To find : Value of a and b

Solution :

$\sf{\dfrac{5 + 2\sqrt{3} }{7 + \sqrt{3}} = a - \sqrt{3}b}$

Consider Left Hand Side

$\sf{\dfrac{5 + 2\sqrt{3} }{7 + \sqrt{3}}}$

Rationalize the denominator

The Rationalizing factor of 7 + √3 is 7 - √3 . So, Multiply numerator and denominator with rationalising factor.

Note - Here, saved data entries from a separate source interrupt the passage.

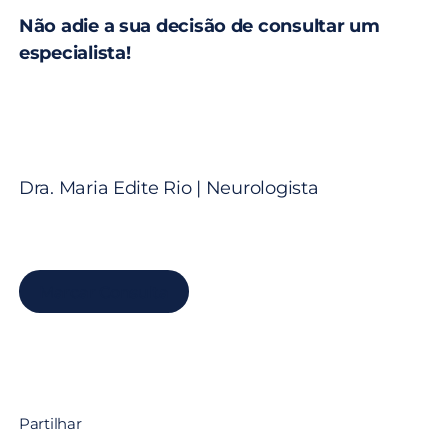
Não adie a sua decisão de consultar um
especialista!
Dra. Maria Edite Rio
| Neurologista
Marcar Consulta
Partilhar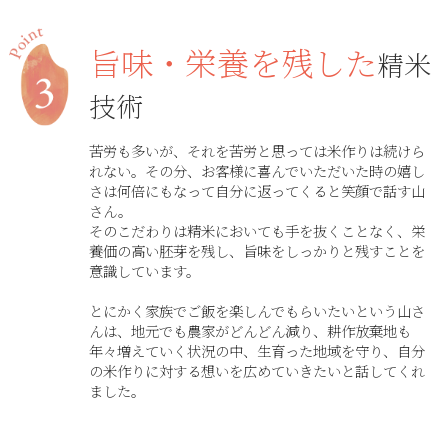
旨味・栄養を残した
精米
技術
苦労も多いが、それを苦労と思っては米作りは続けら
れない。その分、お客様に喜んでいただいた時の嬉し
さは何倍にもなって自分に返ってくると笑顔で話す山
さん。
そのこだわりは精米においても手を抜くことなく、栄
養価の高い胚芽を残し、旨味をしっかりと残すことを
意識しています。
とにかく家族でご飯を楽しんでもらいたいという山さ
んは、地元でも農家がどんどん減り、耕作放棄地も
年々増えていく状況の中、生育った地域を守り、自分
の米作りに対する想いを広めていきたいと話してくれ
ました。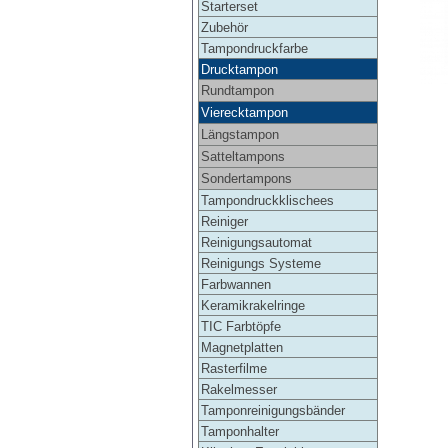
Starterset
Zubehör
Tampondruckfarbe
Drucktampon
Rundtampon
Vierecktampon
Längstampon
Satteltampons
Sondertampons
Tampondruckklischees
Reiniger
Reinigungsautomat
Reinigungs Systeme
Farbwannen
Keramikrakelringe
TIC Farbtöpfe
Magnetplatten
Rasterfilme
Rakelmesser
Tamponreinigungsbänder
Tamponhalter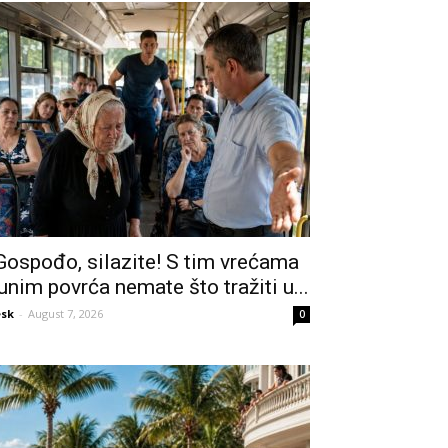
Gospođo, silazite! S tim vrećama
unim povrća nemate što tražiti u...
sk
-
August 7, 2026
0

$= \dfrac{5 + 2 \sqrt{3} }{7 + \sqrt{3} } \times \dfrac{7 - \sqrt{3} }{7 - \sqrt{3} }$

$= \dfrac{5(7 - \sqrt{3}) + 2 \sqrt{3}(7 - \sqrt{3})}{ {7}^{2} - {( \sqrt{3})}^{2} }$

Since (x + y)(x - y) = x² - y²

$= \dfrac{35 - 5 \sqrt{3} +14 \sqrt{3} - 2(3)}{49 - 3}$

$= \dfrac{35 + 9 \sqrt{3} - 6 }{46}$

$= \dfrac{29 + 9 \sqrt{3} }{46}$

$= \dfrac{29}{46} + \dfrac{9 \sqrt{3} }{46}$

Now Consider, $\dfrac{5 + 2\sqrt{3} }{7 + \sqrt{3} } = a - \sqrt{3}b$

$\sf{\implies{ \dfrac{29}{46} + \dfrac{9 \sqrt{3} }{46}= a - \sqrt{3}b}}$

Equating to the corresponding rational and irrational number we have ,

$a = \dfrac{29}{46}$

$- \sqrt{3}b = \dfrac{9 \sqrt{3} }{46}$

$- b = \dfrac{9}{46}$

$b = - \dfrac{9}{46}$

$\boxed{\bold{a = \dfrac{29}{46}, \: b = - \dfrac{9}{46}}}$

Identity used :-

(x + y)(x - y) = x² - y²

Extra info related to the question :-

What is a rationlising factor ?

If the product of two irrational numbers is a rational number then each of the the two is rationalising factor of the other.

How to rationalise the denominator ?

1) Consider the denominator of the fraction.

2) Then multiply the numerator and denominator with rationalising factor of the denominator.